(Stored records)
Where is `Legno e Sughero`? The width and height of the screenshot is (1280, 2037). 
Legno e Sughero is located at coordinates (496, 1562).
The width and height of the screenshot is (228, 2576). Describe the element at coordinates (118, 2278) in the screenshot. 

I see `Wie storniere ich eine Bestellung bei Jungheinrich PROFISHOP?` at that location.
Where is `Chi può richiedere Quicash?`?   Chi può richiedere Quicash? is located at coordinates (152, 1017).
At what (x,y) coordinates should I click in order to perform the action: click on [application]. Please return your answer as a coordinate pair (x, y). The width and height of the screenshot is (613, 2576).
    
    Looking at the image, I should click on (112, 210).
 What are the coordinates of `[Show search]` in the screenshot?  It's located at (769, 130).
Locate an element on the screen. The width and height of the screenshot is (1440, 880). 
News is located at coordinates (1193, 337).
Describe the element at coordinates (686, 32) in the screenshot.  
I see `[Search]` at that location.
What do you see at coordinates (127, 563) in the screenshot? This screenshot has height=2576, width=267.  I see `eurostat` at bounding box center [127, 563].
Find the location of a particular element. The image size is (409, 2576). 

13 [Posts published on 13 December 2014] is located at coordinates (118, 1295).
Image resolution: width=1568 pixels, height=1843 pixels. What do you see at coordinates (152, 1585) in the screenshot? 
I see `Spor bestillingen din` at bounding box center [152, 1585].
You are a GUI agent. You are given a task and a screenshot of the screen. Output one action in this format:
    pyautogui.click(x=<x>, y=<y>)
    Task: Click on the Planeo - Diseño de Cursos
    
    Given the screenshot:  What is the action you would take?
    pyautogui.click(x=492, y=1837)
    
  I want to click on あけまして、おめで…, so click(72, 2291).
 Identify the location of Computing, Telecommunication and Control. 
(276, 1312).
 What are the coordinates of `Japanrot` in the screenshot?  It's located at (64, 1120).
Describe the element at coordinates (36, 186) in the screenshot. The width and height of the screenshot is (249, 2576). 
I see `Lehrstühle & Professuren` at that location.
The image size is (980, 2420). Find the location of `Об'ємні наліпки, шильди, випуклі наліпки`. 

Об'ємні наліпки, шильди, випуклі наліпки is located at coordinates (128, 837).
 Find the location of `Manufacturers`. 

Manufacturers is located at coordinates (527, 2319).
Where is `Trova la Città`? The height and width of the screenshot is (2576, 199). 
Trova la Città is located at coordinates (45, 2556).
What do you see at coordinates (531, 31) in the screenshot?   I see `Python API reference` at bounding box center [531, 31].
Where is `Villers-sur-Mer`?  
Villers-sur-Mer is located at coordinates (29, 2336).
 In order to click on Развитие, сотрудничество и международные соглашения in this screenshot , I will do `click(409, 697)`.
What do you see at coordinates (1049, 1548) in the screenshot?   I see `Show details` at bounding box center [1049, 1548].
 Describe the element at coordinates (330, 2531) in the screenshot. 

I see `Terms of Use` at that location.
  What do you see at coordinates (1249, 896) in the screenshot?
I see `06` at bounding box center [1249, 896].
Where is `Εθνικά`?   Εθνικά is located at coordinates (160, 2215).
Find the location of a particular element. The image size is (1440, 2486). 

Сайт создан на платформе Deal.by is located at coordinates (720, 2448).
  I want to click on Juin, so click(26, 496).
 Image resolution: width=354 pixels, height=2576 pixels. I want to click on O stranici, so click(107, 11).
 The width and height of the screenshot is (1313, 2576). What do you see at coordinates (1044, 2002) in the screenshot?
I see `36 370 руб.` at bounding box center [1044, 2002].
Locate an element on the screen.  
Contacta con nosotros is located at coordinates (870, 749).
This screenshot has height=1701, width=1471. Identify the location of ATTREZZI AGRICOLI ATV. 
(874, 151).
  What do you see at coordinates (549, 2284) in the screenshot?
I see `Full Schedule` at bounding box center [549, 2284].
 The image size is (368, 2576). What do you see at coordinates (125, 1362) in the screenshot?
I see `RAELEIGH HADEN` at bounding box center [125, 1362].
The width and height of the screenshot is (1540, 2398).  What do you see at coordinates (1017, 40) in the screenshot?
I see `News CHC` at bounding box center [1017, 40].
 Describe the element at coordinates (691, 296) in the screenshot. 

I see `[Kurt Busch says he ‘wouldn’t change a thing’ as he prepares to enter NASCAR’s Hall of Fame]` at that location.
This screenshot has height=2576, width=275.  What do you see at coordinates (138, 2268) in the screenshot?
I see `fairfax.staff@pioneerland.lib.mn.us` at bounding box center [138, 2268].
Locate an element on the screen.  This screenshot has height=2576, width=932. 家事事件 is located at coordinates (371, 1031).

▶ **Work request**: Look for the word "Show" in the data, then return every line that contains it.

▶ **Task answer**:
 What are the coordinates of `[Show search]` in the screenshot?  It's located at (769, 130).
What do you see at coordinates (1049, 1548) in the screenshot?   I see `Show details` at bounding box center [1049, 1548].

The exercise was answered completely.